Another family of tall tales (pun intended) concerns the Walloons. Just like the Bure story, a grain of truth has metastasized into something else entirely. During the 17th century, thousands of Walloons from the Spanish Netherlands and adjacent territories did immigrate to Sweden. (Present-day Wallonia is a region in southern Belgium.) The Walloons spoke a language related to French. Still today, some old Swedish families have French surnames and can trace some of their ancestry back to the Walloon immigrants. At some point during the 19th and early 20th centuries, the 17th century Walloons – some of whom were smiths and hence highly skilled workers – became downright mythologized, both by the Swedish labor movement and by race biologists. The latter claimed that Walloon-Nordic intermarriage was one of the few examples of beneficial race mixing, a message heavily promoted through exhibitions directed at the general population. By contrast, Travelers (a Gypsy-like sub-population) were considered extremely low on the racial hierarchy. Both Walloons and Travelers were considered to be “darker” than pure bred Swedes. This probably prompted people of Traveler ancestry to claim Walloon ancestry instead. 

Gradually, the stereotypical “Walloon” acquired more and more characteristics usually considered negative and malformed, such as a big hump at the back of the neck, a constant propensity for back pain, or strange thumbs. Black hair and green or brown eyes seem to be constant. It does sound like some kind of “cope”. If you´re different in a “bad” way, at least you can claim descent from a respected (and to many people somewhat mysterious) immigrant group. (Fun fact: the only person with a Walloon surname I ever met looked almost stereotypically Nordic!)

“Alla är vi valloner” does contain some other interesting information (you´d never guess where the name “Rambo” originally comes from), but the above was what caught my eye on a first reading.
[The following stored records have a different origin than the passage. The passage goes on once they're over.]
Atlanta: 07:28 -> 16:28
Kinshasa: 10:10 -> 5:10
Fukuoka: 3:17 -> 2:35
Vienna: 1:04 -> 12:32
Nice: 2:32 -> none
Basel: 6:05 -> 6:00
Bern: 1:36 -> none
As for myself, one of the names running in my family come from medieval Spanish knights claiming descent from Theoderic the Great, the famed Ostrogoth king of Italy. And since the Goths according to their mythology originated in Scandza (perhaps Scandinavia), this would make me more primordially Swedish than most Swedes. If you choose to believe the hype, that is. Another family name is Basque. And the Basque are racially pure Paleo-Europeans from Atlantis, right? Right.

When will wayward humanity come to its senses, I wonder?


1 comment:

  1. Whoa, the author of the book reviewed above is in the news in Sweden...the same day that I posted this blog post!